Backed by Japan’s New Energy and Industrial Technology Development Organization (NEDO), the 166-MW Osaki CoolGen Project will integrate an already demonstrated oxygen-blown IGCC technology with carbon capture, and then integrate that system with solid oxide fuel cells. Oxygen-blown IGCC, Osaki CoolGen says, is essentially the process to gasify coal and generate syngas with carbon monoxide and hydrogen as its main components. A demonstration in 2018 showed that the process can achieve “a net thermal efficiency of approximately 46% on a commercial plant, and could expect to cut CO 2 emissions by approximately 15%” compared to a USC project, Osaki CoolGen said. While the project is currently in detailed design and construction, the entity anticipates that the full IGFC demonstration will begin in fiscal year 2022.

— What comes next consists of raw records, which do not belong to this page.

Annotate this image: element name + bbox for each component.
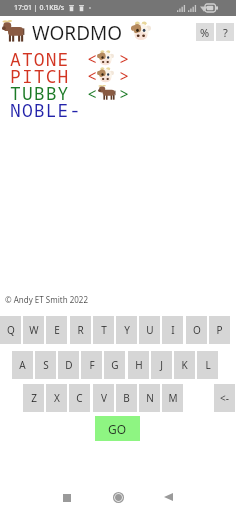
staticText: G xyxy=(111,358,119,372)
staticText: T xyxy=(101,323,107,337)
button[interactable]: O xyxy=(186,316,207,344)
button[interactable]: % xyxy=(196,23,214,41)
staticText: X xyxy=(54,391,60,405)
staticText: ATONE xyxy=(10,47,70,72)
staticText: WORDMO xyxy=(32,20,123,46)
staticText: > xyxy=(119,82,130,105)
staticText: Y xyxy=(124,323,130,337)
button[interactable]: N xyxy=(139,384,160,412)
button[interactable]: U xyxy=(139,316,160,344)
button[interactable]: R xyxy=(70,316,91,344)
button[interactable]: <- xyxy=(214,384,235,412)
staticText: E xyxy=(54,323,60,337)
staticText: O xyxy=(193,323,201,337)
staticText: D xyxy=(65,358,73,372)
staticText: S xyxy=(43,358,49,372)
staticText: © Andy ET Smith 2022 xyxy=(5,294,88,305)
button[interactable]: E xyxy=(46,316,67,344)
staticText: > xyxy=(119,64,130,87)
button[interactable]: C xyxy=(69,384,90,412)
button[interactable]: B xyxy=(116,384,137,412)
staticText: K xyxy=(181,358,188,372)
button[interactable]: I xyxy=(162,316,183,344)
button[interactable]: J xyxy=(151,351,172,379)
button[interactable]: P xyxy=(209,316,230,344)
staticText: H xyxy=(135,358,143,372)
staticText: NOBLE- xyxy=(10,98,82,123)
button[interactable]: ? xyxy=(216,23,234,41)
button[interactable]: GO xyxy=(95,416,140,441)
staticText: U xyxy=(146,323,154,337)
button[interactable]: D xyxy=(58,351,79,379)
staticText: 17:01 | 0.1KB/s xyxy=(14,3,65,13)
staticText: < xyxy=(87,82,98,105)
staticText: N xyxy=(146,391,154,405)
staticText: TUBBY xyxy=(10,81,70,106)
staticText: % xyxy=(200,25,210,40)
staticText: L xyxy=(205,358,211,372)
button[interactable]: X xyxy=(46,384,67,412)
button[interactable]: Home xyxy=(105,484,131,510)
staticText: R xyxy=(77,323,84,337)
staticText: W xyxy=(29,323,39,337)
staticText: < xyxy=(87,47,98,70)
button[interactable]: Y xyxy=(116,316,137,344)
staticText: V xyxy=(101,391,107,405)
staticText: F xyxy=(89,358,95,372)
staticText: PITCH xyxy=(10,64,70,89)
button[interactable]: V xyxy=(93,384,114,412)
button[interactable]: F xyxy=(81,351,102,379)
button[interactable]: Q xyxy=(0,316,21,344)
button[interactable]: L xyxy=(197,351,218,379)
button[interactable]: H xyxy=(128,351,149,379)
button[interactable]: W xyxy=(23,316,44,344)
button[interactable]: Z xyxy=(23,384,44,412)
button[interactable]: Back xyxy=(155,484,181,510)
button[interactable]: G xyxy=(104,351,125,379)
staticText: B xyxy=(123,391,130,405)
button[interactable]: S xyxy=(35,351,56,379)
staticText: M xyxy=(168,391,178,405)
staticText: J xyxy=(160,358,163,372)
staticText: A xyxy=(19,358,26,372)
staticText: GO xyxy=(108,421,127,437)
staticText: < xyxy=(87,64,98,87)
staticText: <- xyxy=(220,391,229,405)
staticText: P xyxy=(216,323,223,337)
staticText: C xyxy=(76,391,83,405)
button[interactable]: M xyxy=(162,384,183,412)
staticText: > xyxy=(119,47,130,70)
staticText: I xyxy=(171,323,175,337)
button[interactable]: K xyxy=(174,351,195,379)
button[interactable]: Recents xyxy=(54,485,80,511)
staticText: Q xyxy=(7,323,15,337)
button[interactable]: A xyxy=(12,351,33,379)
staticText: Z xyxy=(31,391,37,405)
staticText: ? xyxy=(223,25,228,40)
button[interactable]: T xyxy=(93,316,114,344)
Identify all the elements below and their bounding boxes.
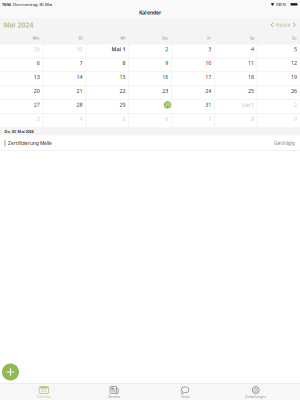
staticText: Sa [250,35,254,41]
button[interactable]: 26 [257,86,300,99]
staticText: 21 [77,87,83,94]
staticText: 2 [294,101,297,108]
button[interactable]: 21 [43,86,86,99]
button[interactable]: 11 [214,58,257,72]
button[interactable]: 5 [257,44,300,58]
staticText: 12 [291,59,297,67]
button[interactable]: Mai 1 [86,44,129,58]
button[interactable]: Jun 1 [214,100,257,113]
button[interactable]: Chats [150,386,220,400]
staticText: 30 [164,102,170,108]
staticText: Do. 30. Mai 2024 [4,129,33,134]
staticText: 31 [205,101,211,108]
button[interactable]: Heute [276,19,291,30]
button[interactable]: 28 [43,100,86,113]
button[interactable]: 19 [257,72,300,86]
staticText: 15 [120,73,126,81]
button[interactable]: 4 [43,114,86,127]
staticText: Zertifizierung Melle [8,140,52,146]
staticText: Einstellungen [245,395,266,399]
button[interactable]: 6 [129,114,172,127]
staticText: 6 [37,59,40,67]
staticText: 10:56 [2,1,11,7]
button[interactable]: 25 [214,86,257,99]
button[interactable]: 3 [171,44,214,58]
staticText: 25 [248,87,254,94]
button[interactable]: 2 [129,44,172,58]
staticText: 22 [120,87,126,94]
button[interactable]: Kalender [9,386,79,400]
staticText: 2 [165,46,168,53]
button[interactable]: Neuen Termin hinzufügen [2,364,19,380]
button[interactable]: 24 [171,86,214,99]
button[interactable]: 2 [257,100,300,113]
staticText: Mi [120,35,126,41]
button[interactable]: 30 [129,100,172,113]
staticText: 18 [248,73,254,81]
button[interactable]: 9 [257,114,300,127]
button[interactable]: 22 [86,86,129,99]
staticText: 23 [162,87,168,94]
staticText: Chats [181,395,189,399]
button[interactable]: 29 [86,100,129,113]
staticText: Ganztägig [274,140,295,146]
button[interactable]: Nächster Monat [291,19,298,30]
button[interactable]: 9 [129,58,172,72]
staticText: 4 [251,46,254,53]
button[interactable]: 30 [43,44,86,58]
staticText: 30 [77,46,83,53]
button[interactable]: 13 [0,72,43,86]
button[interactable]: 27 [0,100,43,113]
staticText: 8 [122,59,126,67]
staticText: 29 [34,46,40,53]
button[interactable]: 18 [214,72,257,86]
staticText: 9 [165,59,168,67]
staticText: 14 [77,73,83,81]
staticText: Donnerstag 30. Mai [13,1,52,7]
staticText: 20 [34,87,40,94]
staticText: 19 [291,73,297,81]
staticText: 4 [80,115,83,122]
button[interactable]: 8 [214,114,257,127]
staticText: 7 [80,59,83,67]
button[interactable]: 8 [86,58,129,72]
staticText: 3 [208,46,211,53]
button[interactable]: 15 [86,72,129,86]
staticText: Mai 1 [112,46,126,53]
button[interactable]: 10 [171,58,214,72]
button[interactable]: 17 [171,72,214,86]
button[interactable]: 31 [171,100,214,113]
button[interactable]: 12 [257,58,300,72]
button[interactable]: Einstellungen [220,386,291,400]
button[interactable]: Zertifizierung Melle [0,136,300,151]
button[interactable]: 5 [86,114,129,127]
staticText: Berichte [108,395,120,399]
staticText: 6 [165,115,168,122]
staticText: Jun 1 [242,101,254,108]
staticText: So [292,35,297,41]
staticText: Mo [33,35,40,41]
staticText: 17 [205,73,211,81]
staticText: 28 [77,101,83,108]
button[interactable]: 6 [0,58,43,72]
staticText: Kalender [139,9,161,16]
staticText: 29 [120,101,126,108]
staticText: Mai 2024 [4,20,34,30]
button[interactable]: 20 [0,86,43,99]
staticText: 3 [37,115,40,122]
button[interactable]: 29 [0,44,43,58]
staticText: 27 [34,101,40,108]
button[interactable]: 14 [43,72,86,86]
button[interactable]: Vorheriger Monat [269,19,276,30]
button[interactable]: 4 [214,44,257,58]
staticText: 10 [205,59,211,67]
staticText: 8 [251,115,254,122]
button[interactable]: Berichte [79,386,150,400]
button[interactable]: 23 [129,86,172,99]
button[interactable]: 16 [129,72,172,86]
staticText: 100 % [276,1,286,7]
button[interactable]: 7 [43,58,86,72]
staticText: 5 [294,46,297,53]
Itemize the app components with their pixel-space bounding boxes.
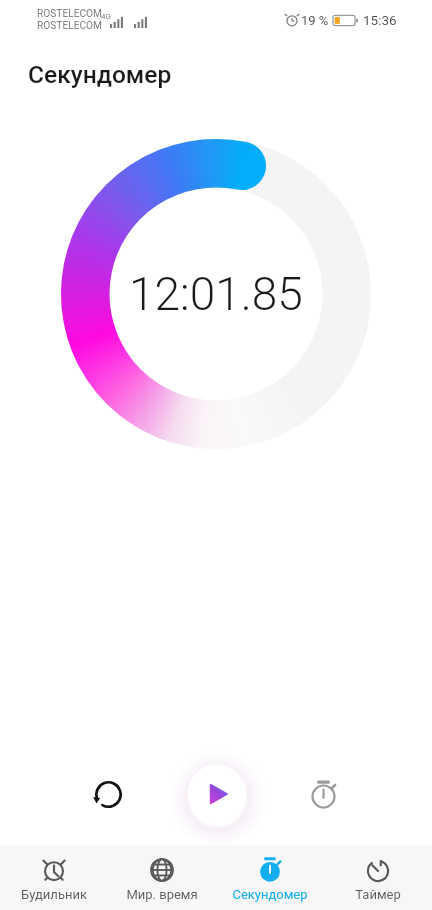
button[interactable]: Таймер [324, 845, 432, 910]
staticText: Мир. время [126, 887, 198, 902]
staticText: 15:36 [363, 12, 397, 28]
staticText: 4G [101, 12, 111, 21]
button[interactable]: Мир. время [108, 845, 216, 910]
button[interactable]: Секундомер [216, 845, 324, 910]
staticText: 12:01.85 [129, 267, 303, 321]
button[interactable]: Reset [84, 770, 132, 818]
button[interactable]: Lap [299, 770, 347, 818]
button[interactable]: Start [166, 743, 268, 845]
staticText: Секундомер [28, 60, 172, 89]
button[interactable]: Будильник [0, 845, 108, 910]
staticText: Будильник [21, 887, 87, 902]
staticText: ROSTELECOM [37, 20, 103, 32]
staticText: ROSTELECOM [37, 8, 103, 20]
staticText: Таймер [355, 887, 401, 902]
staticText: 19 % [301, 13, 329, 28]
staticText: Секундомер [232, 887, 308, 902]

Because Japan is looking to export these technologies to emerging economies, over the near term at least, successful operation of the new Nakoso and Hirono units “could lead to a new wave of IGCC deployment around the world,” Lockwood said. However, in parallel, interest is growing in coal gasification with CCUS as a low-cost source of hydrogen, and that is also helping drive other IGCC projects around the world, he said. “Two of the projects funded under the latest round of the U.S. DOE’s Coal FIRST initiative are associated with coal gasification, with a view to producing both low-carbon power and hydrogen. There is also potential for IGCC to play a role in India’s current drive to expand coal gasification capability, known as ‘the Methanol Economy,’ ” he said.

Sonal Patel is a POWER senior associate editor (@sonalcpatel@POWERmagazine).

Updated (June 1): To add subheads, and correct details about existing IGCC plants around the world. TECO confirmed the Polk plant has not been retired, while a DOE official suggested the Wabash plant’s future will involve hydrogen production and combustion. Also included in the list of existing large-scale IGCC projects are the 400-MW Vresová project in the Czech Republic, and Korea Western Power Co.’s 300-MW Taean pilot plant.